Discurso durante a Sessão Deliberativa Ordinária, no Senado Federal

Considerações sobre a ascensão da primeira mulher, Sra. Michelle Bachelet, ao cargo de Presidente do Chile.

Autor
Jefferson Peres (PDT - Partido Democrático Trabalhista/AM)
Nome completo: José Jefferson Carpinteiro Peres
Casa
Senado Federal
Tipo
Discurso
Resumo por assunto
POLITICA INTERNACIONAL.:
  • Considerações sobre a ascensão da primeira mulher, Sra. Michelle Bachelet, ao cargo de Presidente do Chile.
Aparteantes
Gerson Camata, Marco Maciel, Rodolpho Tourinho.
Publicação
Publicação no DSF de 20/01/2006 - Página 1146
Assunto
Outros > POLITICA INTERNACIONAL.
Indexação
  • COMENTARIO, VITORIA, CANDIDATO ELEITO, MULHER, PRESIDENTE DE REPUBLICA ESTRANGEIRA, ANALISE, PROCESSO, DEMOCRACIA, ECONOMIA, PAIS ESTRANGEIRO, CHILE, RECICLAGEM, PARTIDO POLITICO, SOCIALISMO, AMBITO, POLITICA ECONOMICO FINANCEIRA, ELOGIO, ESTABILIDADE, CRESCIMENTO ECONOMICO, REDUÇÃO, POBREZA, INFERIORIDADE, CORRUPÇÃO, SUGESTÃO, CLASSE POLITICA, BRASIL, INTERCAMBIO, EXPERIENCIA.
  • ELOGIO, POLITICA EXTERNA, GOVERNO ESTRANGEIRO, CHILE, ESPECIFICAÇÃO, REFERENCIA, PAIS ESTRANGEIRO, ESTADOS UNIDOS DA AMERICA (EUA).

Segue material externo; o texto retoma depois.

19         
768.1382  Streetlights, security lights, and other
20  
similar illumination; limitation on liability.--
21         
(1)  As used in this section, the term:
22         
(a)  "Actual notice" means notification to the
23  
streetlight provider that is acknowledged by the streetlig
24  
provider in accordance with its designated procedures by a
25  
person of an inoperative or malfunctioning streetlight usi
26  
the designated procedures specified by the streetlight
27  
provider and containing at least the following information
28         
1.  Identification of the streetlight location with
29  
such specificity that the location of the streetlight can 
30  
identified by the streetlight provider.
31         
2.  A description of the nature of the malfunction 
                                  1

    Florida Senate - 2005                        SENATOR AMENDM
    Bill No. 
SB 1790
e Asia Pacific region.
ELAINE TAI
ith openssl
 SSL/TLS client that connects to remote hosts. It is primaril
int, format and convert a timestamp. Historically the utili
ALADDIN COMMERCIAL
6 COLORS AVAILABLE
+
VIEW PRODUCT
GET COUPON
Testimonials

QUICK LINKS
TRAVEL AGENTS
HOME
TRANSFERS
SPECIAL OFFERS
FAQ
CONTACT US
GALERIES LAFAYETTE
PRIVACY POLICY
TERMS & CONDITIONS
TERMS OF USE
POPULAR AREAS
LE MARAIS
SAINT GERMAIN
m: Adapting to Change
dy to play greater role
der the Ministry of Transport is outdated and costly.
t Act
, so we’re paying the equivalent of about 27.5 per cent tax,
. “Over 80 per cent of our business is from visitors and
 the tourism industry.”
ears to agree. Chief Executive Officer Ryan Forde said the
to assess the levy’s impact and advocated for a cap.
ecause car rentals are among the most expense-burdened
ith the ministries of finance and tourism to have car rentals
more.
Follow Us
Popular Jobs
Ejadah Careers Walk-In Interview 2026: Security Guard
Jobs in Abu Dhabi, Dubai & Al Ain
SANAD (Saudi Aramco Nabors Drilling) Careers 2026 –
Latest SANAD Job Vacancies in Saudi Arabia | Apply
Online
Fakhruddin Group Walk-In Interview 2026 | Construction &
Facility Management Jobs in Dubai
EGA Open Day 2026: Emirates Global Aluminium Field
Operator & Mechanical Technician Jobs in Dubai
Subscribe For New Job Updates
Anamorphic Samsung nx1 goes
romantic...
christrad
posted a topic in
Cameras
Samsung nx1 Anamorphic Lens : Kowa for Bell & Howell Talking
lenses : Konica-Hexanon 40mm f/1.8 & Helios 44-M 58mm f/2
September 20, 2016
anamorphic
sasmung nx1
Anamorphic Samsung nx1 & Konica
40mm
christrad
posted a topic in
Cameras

O SR. JEFFERSON PÉRES (PDT - AM. Pronuncia o seguinte discurso. Sem revisão do orador.) - Sr. Presidente, Srªs e Srs. Senadores, está sendo saudada com muito alegria a ascensão ao poder da Srª Michelle Bachelet, primeira mulher a ocupar o alto posto de Presidente da República no Chile.

Sr. Presidente, ouvi aqui mesmo, no plenário deste Senado, manifestações de Senadoras saudando a vitória daquela política chilena. Para mim, é irrelevante se o novo Presidente do Chile é homem ou mulher. Importante seria que todos os Senadores e toda a classe política brasileira aproveitasse a eleição da Srª Michelle Bachelet para se debruçar sobre a experiência chilena. Ainda hoje, o Senador Roberto Saturnino, Presidente da Comissão de Relações Exteriores e Defesa Nacional, sugeriu um debate naquela Comissão a respeito do que se pode chamar de modelo chileno.

Sr. Presidente, V. Exª talvez vá à posse da Srª Michelle. Se V. Exª não conhece, permita-me a ousadia de recomendar-lhe que estenda um pouco mais a sua viagem ao Chile, uma semana. A imprensa dirá que V. Exª está fazendo turismo, certamente, mas isso é inevitável.

Se toda a classe política brasileira, em vez de olhar o próprio umbigo, em vez de olhar pelo retrovisor, se debruçasse pela única experiência exitosa neste mar de corrupção e de instabilidade que é a América Latina... o Chile é uma singularidade, Sr. Presidente. Teve uma ditadura militar violentíssima mais repressiva do que a nossa, mas os militares chilenos tiveram o bom senso, pelo menos a lucidez de entregar o comando da economia a um grupo de economistas da escola de Chicago, ao contrário dos militares brasileiros, que deixaram que se fizessem sucessivas experiências heterodoxas que não deram certo e entregaram a economia brasileira em péssimas condições ao Presidente da redemocratização.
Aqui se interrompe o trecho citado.